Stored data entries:

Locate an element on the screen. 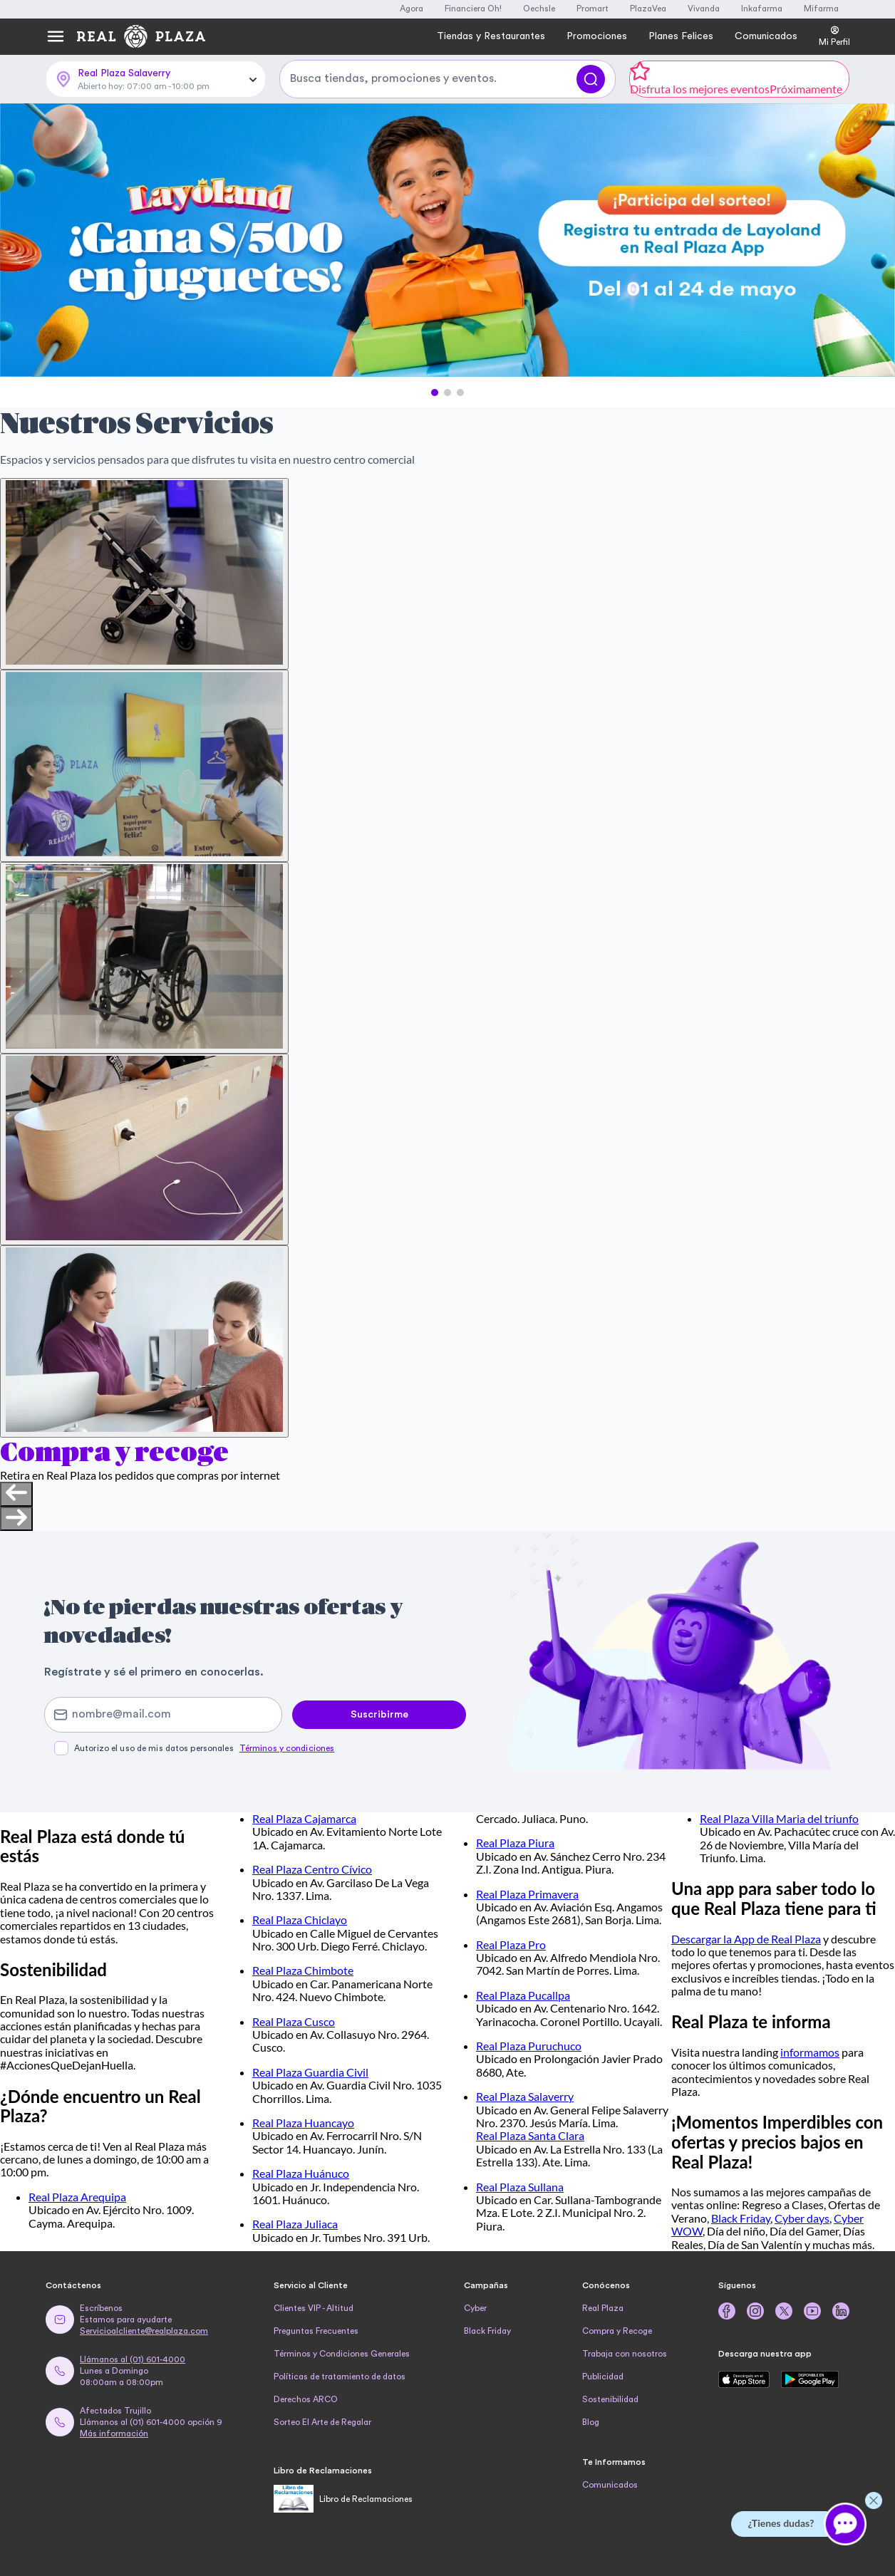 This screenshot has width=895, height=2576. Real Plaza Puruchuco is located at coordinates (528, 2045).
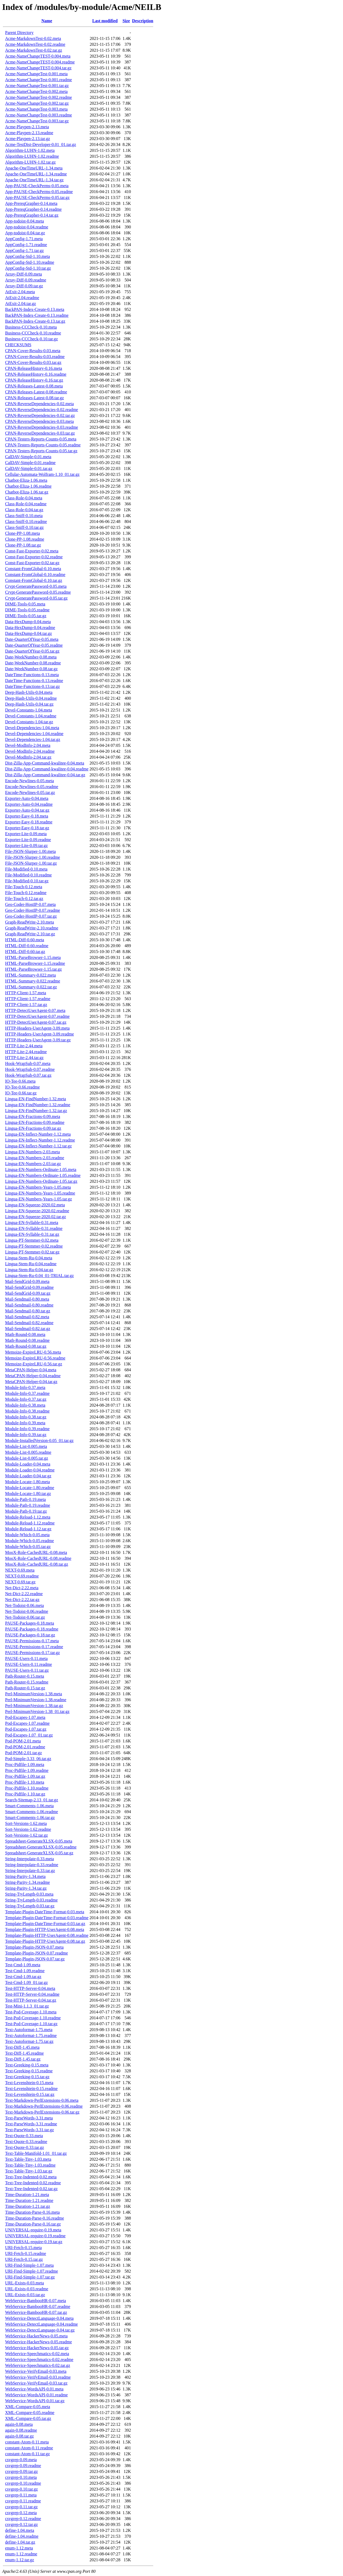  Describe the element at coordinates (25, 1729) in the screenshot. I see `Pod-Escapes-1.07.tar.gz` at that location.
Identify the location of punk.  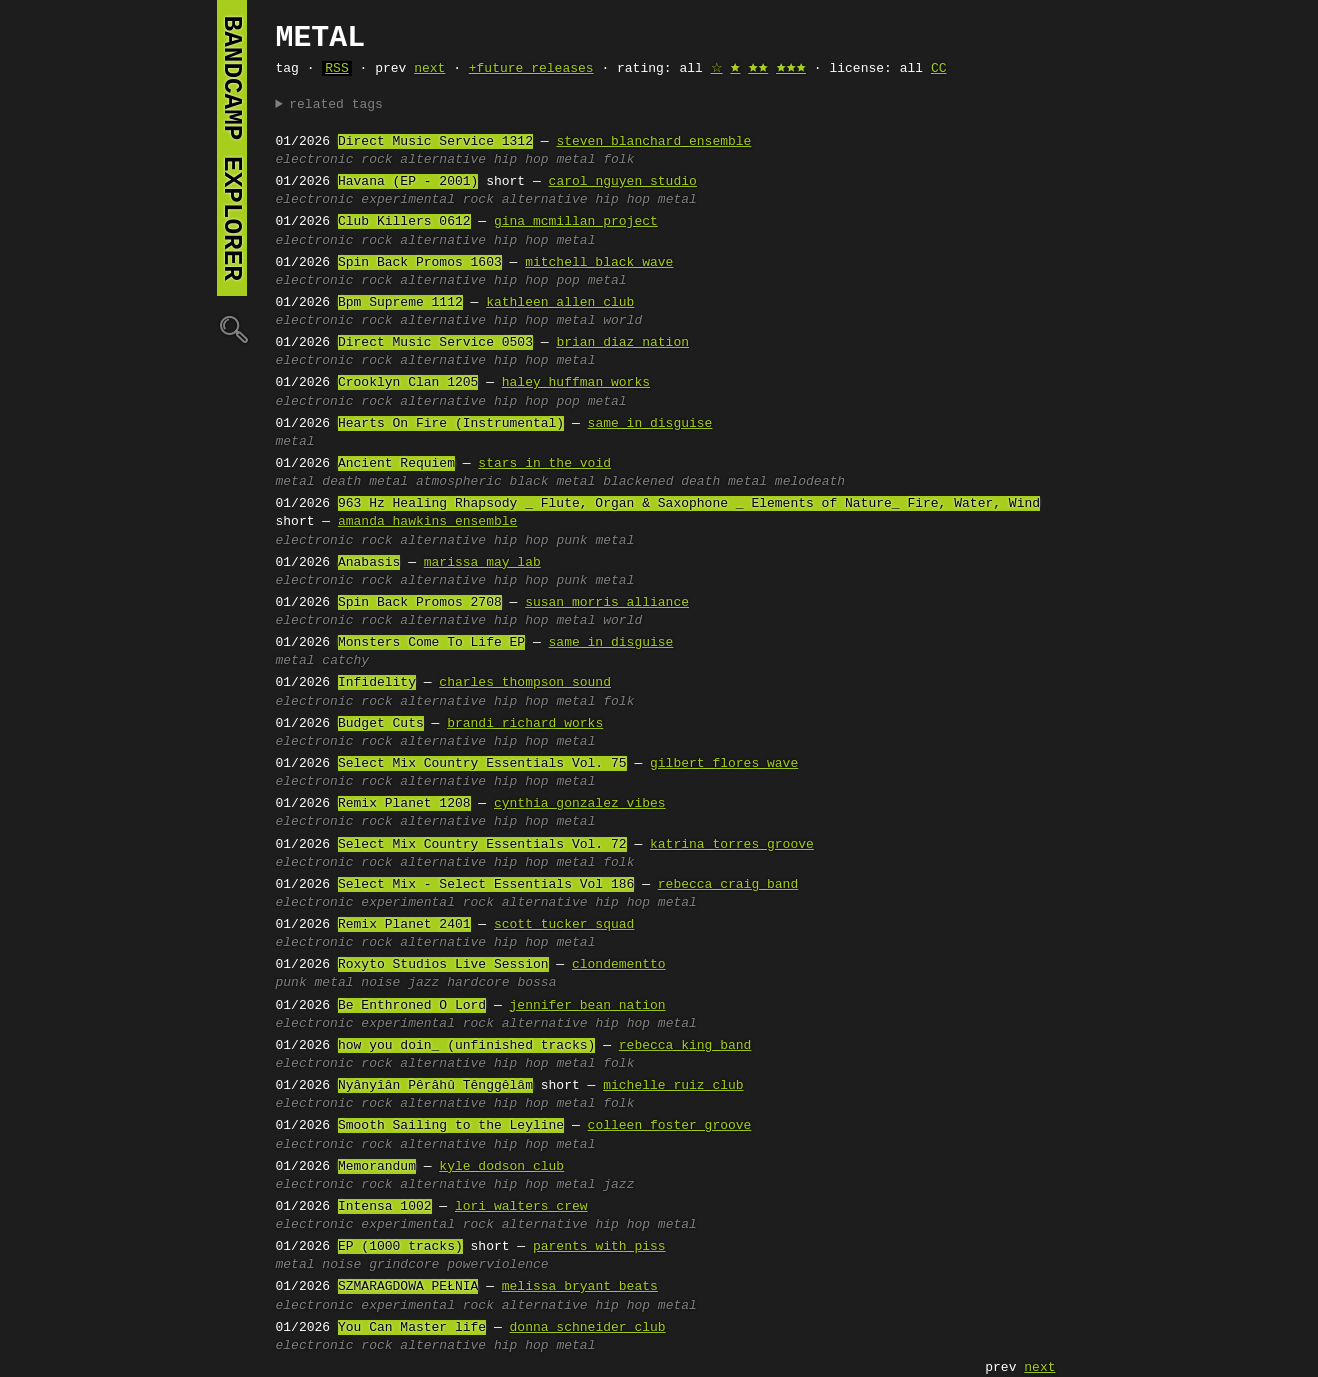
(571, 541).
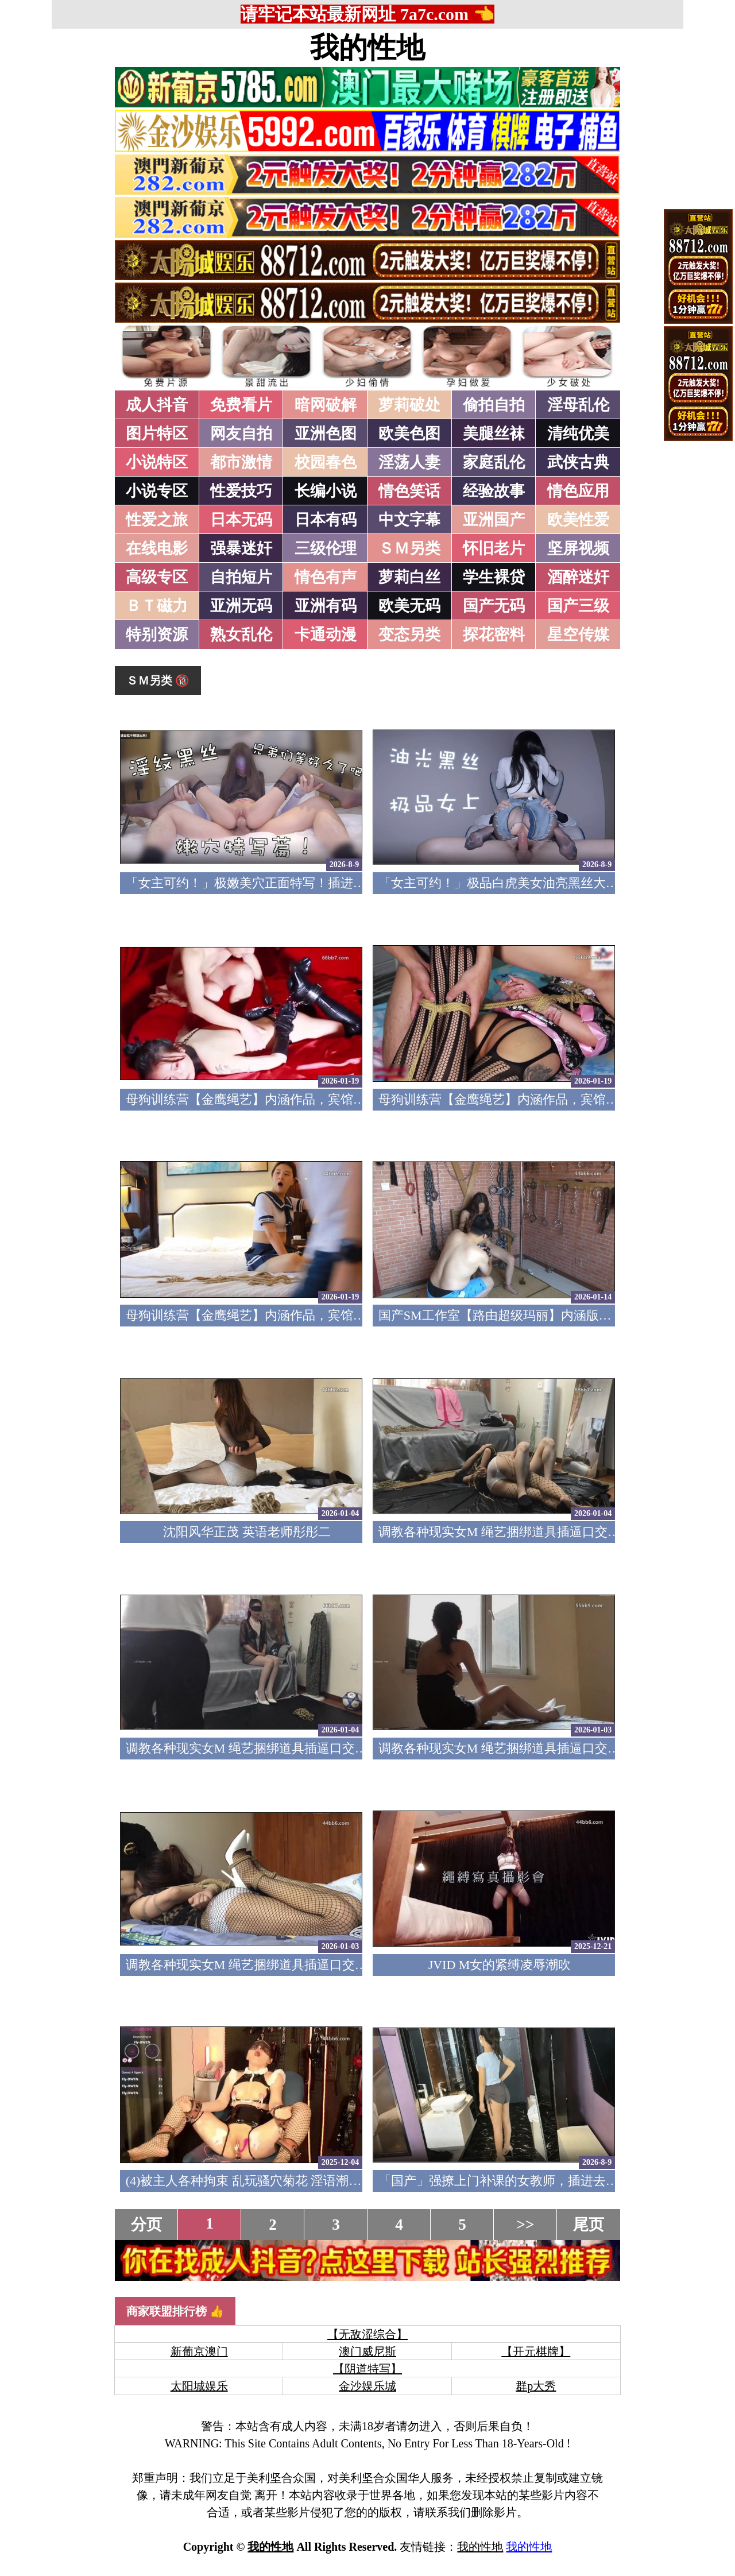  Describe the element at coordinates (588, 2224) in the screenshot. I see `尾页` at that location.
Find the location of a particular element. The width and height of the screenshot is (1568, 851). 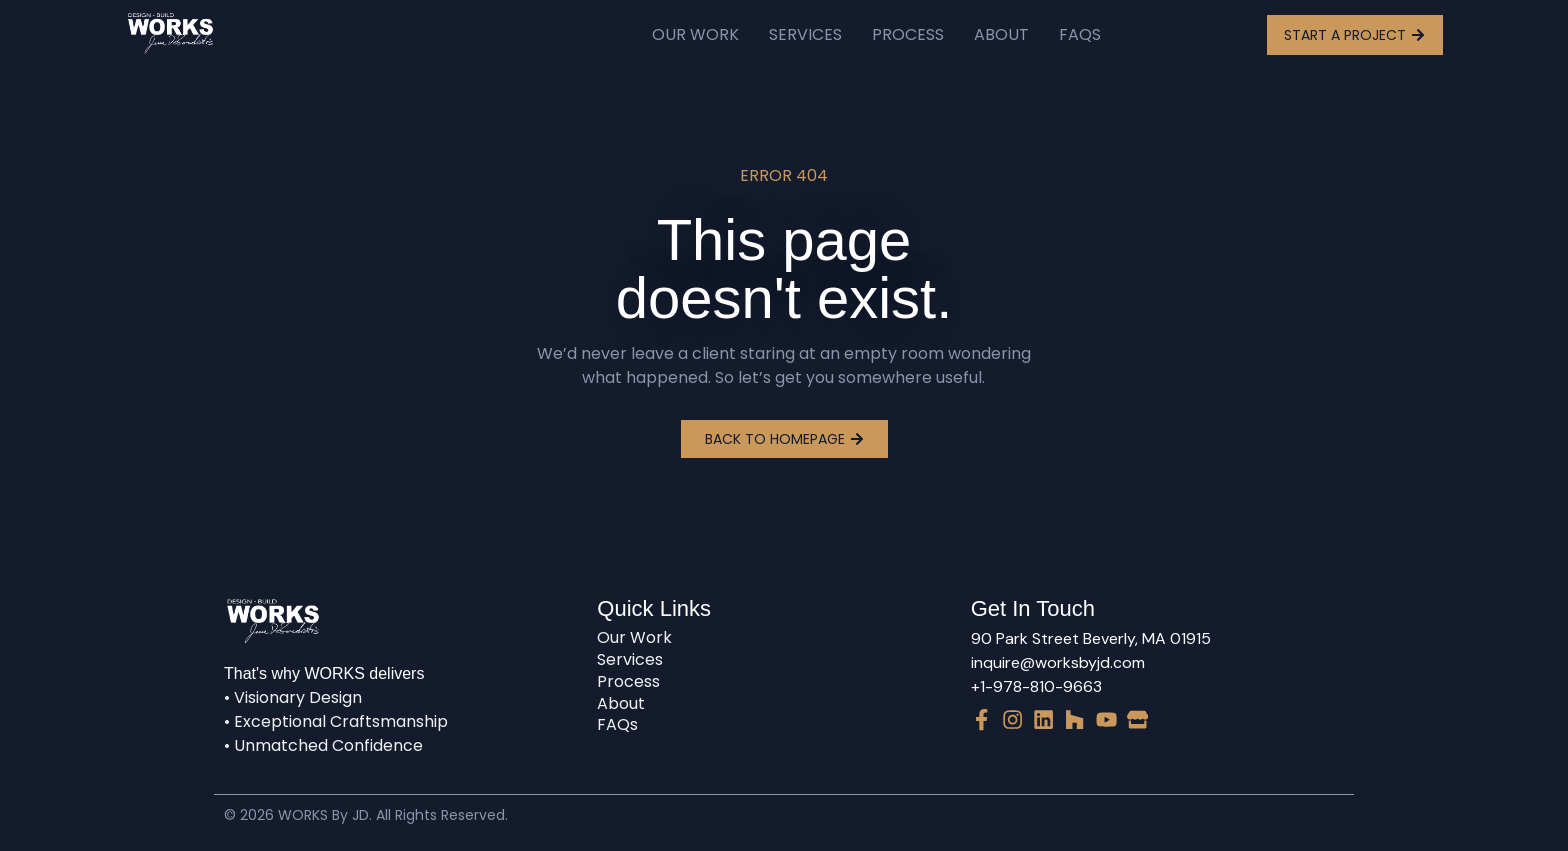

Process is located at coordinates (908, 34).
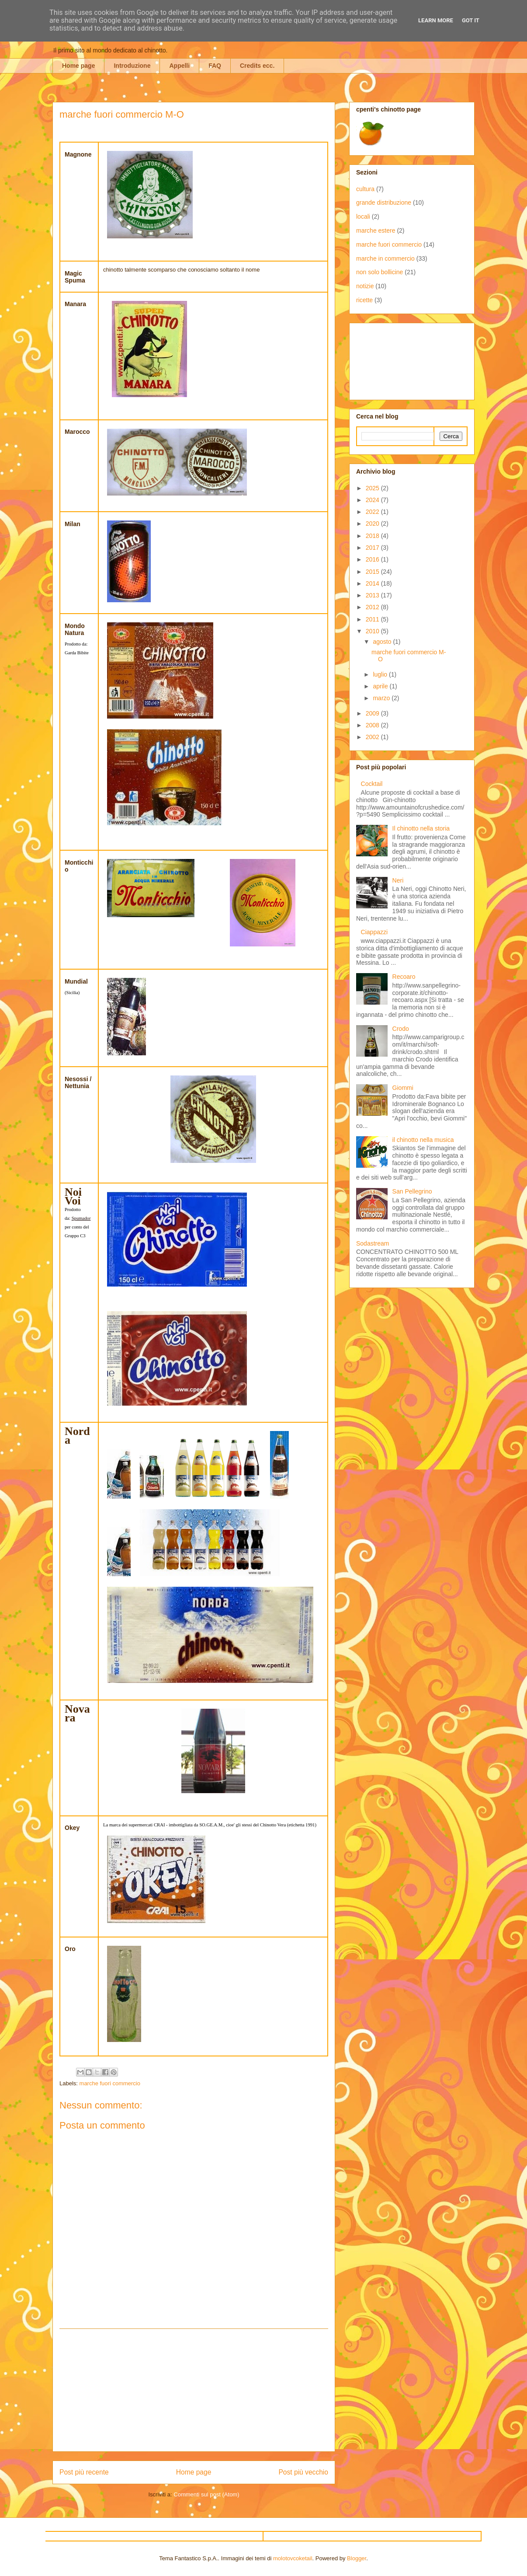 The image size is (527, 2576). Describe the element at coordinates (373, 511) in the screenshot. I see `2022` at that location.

**Required work**
Return only the lines from the one that contains "Find the location" through the closing line of the data, inclusive, reproduced exactly and with every picture left out.

**Solution to this task**
Find the location of a particular element. The width and height of the screenshot is (1568, 851). 

Process is located at coordinates (908, 34).
 The image size is (527, 2576). Describe the element at coordinates (373, 511) in the screenshot. I see `2022` at that location.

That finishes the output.